Le rapport de l’Académie de Médecine sur les génériques

L’Académie de Médecine a publié le 14 février dernier un rapport sur les médicaments génériques. Je serais tenté de dire Nihil novi sub sole pour faire très Académie.

Le rapport fait un petit rappel sur la bioéquivalence, donne un satisfecit général pour les génériques tout en restant circonspect pour les médicaments à marge thérapeutique étroite. il encourage aussi à la prescription en DCI. Le rapport insiste aussi fort justement sur un truisme, il faut contrôler de façon rigoureuse leur processus de fabrication.

J’ai déjà abondamment parlé des génériques dans cette section, et plus particulièrement de la bioéquivalence, et des problèmes de qualité de fabrication. Mais un micro détail et un point crucial ont retenu mon attention.

D’abord le micro détail.

La référence 11 renvoie vers un article de Pharmaceutiques. Enfin, renvoie partiellement, car je pense que l’Académie aurait pu faire l’effort d’insérer le lien hypertexte complet.

Pharmaceutiques est la revue mensuelle (10 numéros par an) des cadres de l’industrie et des décideurs institutionnels du monde de la santé.

Cela ne veut pas dire que cette publication soit de mauvaise qualité, c’est même tout le contraire. Je connais une brillantissime ancienne rédactrice (Bises+++ 😉 ).

J’aime bien lire leurs articles (dommage que je n’y sois pas abonné, j’échange 12 ans d’abonnement de Cardiologie Pratique contre 12 mois d’abonnement à Pharmaceutiques). Je trouve néanmoins curieux qu’on puisse citer un article de cette revue pour autre chose qu’une opinion dans un texte publié par une institution publique, et qui est censé établir une référence.

Et ce d’autant plus que cet article est cité comme référence d’un travail…de l’Afssaps.

Mouhahahahahahaha!

Le rapport de l’Académie copie presque mot pour mot l’article de Pharmaceutiques qui ne donne, lui, aucune référence permettant au lecteur curieux d’aller plus loin.

[Rapport de l’Académie:] De son côté, l’AFSSAPS a contrôlé, entre 1999 et 2006,1658 spécialités dont 349 princeps et 1309 génériques. Le taux de non-conformité était de 6% pour les princeps et 9,6% pour les génériques, différence jugée non significative [11] .

[Pharmaceutiques:] Entre 2000 et 2005, ces contrôles de produits finis ont été complétés par des contrôles de matières premières ciblées : principes actifs instables, synthèse délicate, origines multisources notamment.
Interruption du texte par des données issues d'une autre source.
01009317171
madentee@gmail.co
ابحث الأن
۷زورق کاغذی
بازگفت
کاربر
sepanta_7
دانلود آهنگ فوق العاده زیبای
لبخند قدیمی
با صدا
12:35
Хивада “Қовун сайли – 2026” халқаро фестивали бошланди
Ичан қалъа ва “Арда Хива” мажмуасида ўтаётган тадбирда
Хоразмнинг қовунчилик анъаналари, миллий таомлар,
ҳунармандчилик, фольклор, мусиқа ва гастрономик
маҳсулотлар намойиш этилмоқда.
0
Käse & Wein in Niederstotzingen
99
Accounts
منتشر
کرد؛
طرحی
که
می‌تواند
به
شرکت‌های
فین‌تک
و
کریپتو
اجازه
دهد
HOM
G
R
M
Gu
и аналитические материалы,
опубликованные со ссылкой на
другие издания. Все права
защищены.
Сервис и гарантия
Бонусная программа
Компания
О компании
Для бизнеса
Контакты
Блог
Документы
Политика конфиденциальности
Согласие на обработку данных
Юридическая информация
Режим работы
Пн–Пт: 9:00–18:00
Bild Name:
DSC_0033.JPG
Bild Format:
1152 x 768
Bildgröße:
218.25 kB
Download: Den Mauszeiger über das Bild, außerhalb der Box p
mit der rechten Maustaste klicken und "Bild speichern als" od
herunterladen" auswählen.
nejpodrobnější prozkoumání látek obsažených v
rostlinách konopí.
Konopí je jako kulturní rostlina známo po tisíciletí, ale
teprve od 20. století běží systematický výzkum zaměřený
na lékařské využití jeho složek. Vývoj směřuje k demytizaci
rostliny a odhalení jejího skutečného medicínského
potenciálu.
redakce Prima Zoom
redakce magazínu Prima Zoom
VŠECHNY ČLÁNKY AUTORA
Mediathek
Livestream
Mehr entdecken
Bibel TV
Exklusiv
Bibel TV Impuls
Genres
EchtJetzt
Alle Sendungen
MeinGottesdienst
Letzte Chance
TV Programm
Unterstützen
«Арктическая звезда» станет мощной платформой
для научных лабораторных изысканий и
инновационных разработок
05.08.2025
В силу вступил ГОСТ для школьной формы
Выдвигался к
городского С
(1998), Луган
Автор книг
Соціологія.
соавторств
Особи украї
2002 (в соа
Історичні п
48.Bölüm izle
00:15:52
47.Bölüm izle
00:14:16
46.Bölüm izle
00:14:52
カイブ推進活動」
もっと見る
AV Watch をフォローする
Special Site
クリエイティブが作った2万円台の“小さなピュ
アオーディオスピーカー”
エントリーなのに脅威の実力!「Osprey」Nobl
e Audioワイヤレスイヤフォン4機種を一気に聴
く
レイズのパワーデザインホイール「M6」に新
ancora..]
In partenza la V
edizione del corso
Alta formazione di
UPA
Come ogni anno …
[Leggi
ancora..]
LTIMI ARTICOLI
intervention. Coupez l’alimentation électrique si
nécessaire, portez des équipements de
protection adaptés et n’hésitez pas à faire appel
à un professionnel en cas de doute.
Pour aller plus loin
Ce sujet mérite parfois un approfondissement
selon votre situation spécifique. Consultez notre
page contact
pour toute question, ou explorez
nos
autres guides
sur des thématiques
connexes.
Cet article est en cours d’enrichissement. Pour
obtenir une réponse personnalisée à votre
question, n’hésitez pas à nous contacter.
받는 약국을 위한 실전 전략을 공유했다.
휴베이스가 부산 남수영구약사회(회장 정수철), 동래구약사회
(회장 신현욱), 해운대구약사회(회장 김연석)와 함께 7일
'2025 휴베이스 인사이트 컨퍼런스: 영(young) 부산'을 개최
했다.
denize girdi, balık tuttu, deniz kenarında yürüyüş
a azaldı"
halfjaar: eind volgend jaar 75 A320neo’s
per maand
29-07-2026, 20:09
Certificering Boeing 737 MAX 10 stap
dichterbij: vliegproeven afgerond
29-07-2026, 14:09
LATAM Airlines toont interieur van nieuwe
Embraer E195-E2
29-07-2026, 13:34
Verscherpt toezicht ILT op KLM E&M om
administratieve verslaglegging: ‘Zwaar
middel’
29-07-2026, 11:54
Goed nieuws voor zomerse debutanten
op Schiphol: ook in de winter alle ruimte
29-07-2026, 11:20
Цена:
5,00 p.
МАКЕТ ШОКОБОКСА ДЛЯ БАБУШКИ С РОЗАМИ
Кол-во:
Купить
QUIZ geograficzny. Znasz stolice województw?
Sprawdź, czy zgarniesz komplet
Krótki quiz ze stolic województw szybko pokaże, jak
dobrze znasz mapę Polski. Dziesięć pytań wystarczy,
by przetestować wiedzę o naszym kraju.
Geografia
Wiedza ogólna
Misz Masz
Sur les spécialités inscrites au répertoire, un taux de 6 % de non-conformité a été observé parmi les princeps, et 9,6 % parmi les génériques, une différence jugée non significative.

Ce grand classique des thèses de médecine, la référence boiteuse borgne et copiée/collée, m’a beaucoup surpris de la part de nos doctes académiciens.

Le CNOM qui a publié un rapport le 04/02/2010 sur les génériques, faisait lui aussi référence à ce travail de l’Afssaps, mais sans citer de référence.

Comme je suis d’humeur badine, voici l’article en question sur le site de l’Afssaps. Il va probablement encore pas mal resservir, et un lien direct fera bien plus classe dans les futurs productions institutionnelles, rapports/recommandations/mises au point/références médicales opposables ou non… qu’une référence boiteuse dans Pharmaceutiques.

(Ah oui, ce n’est pas parce-que j’ai des contacts à l’Agence que j’ai eu ce lien. Je l’ai trouvé en 30 secondes sur Google).

Maintenant, le point crucial;

Paradoxalement celui-ci n’est cité que dans les recommandations de ce rapport, pas dans le texte (encore un flou de rédaction) et déborde tellement du problème des génériques qu’il en est presque hors sujet.

Définir les principes actifs indispensables que la France doit avoir à sa disposition et donc les fabriquer sur son propre territoire pour faire face à toute rupture d’approvisionnement en accord avec les recommandations de l’Académie nationale de Pharmacie (18).

La délocalisation des chaines de production pose en effet le problème des contrôles de qualité et du respect des normes européennes de fabrication. Mais elle pose aussi le problème de l’externalisation de la fabrication de produits qui pourraient devenir stratégiques en cas de tension(s) internationale(s), ou de conflit(s). Je me suis abonné aux alertes de l’Afssaps, et il ne se passe pas une semaine sans qu’un produit, générique ou non, soit en rupture de stock.

Imaginez maintenant que nous passions de ce souci un peu récurrent de flux trop tendus à une situation où un pays qui aurait le quasi monopole par exemple de la synthèse des précurseurs des héparines (vous voyez à qui je pense…) déciderait d’arrêter ses exportations….

Le NYT s’était inquiété de cela en janvier 2009.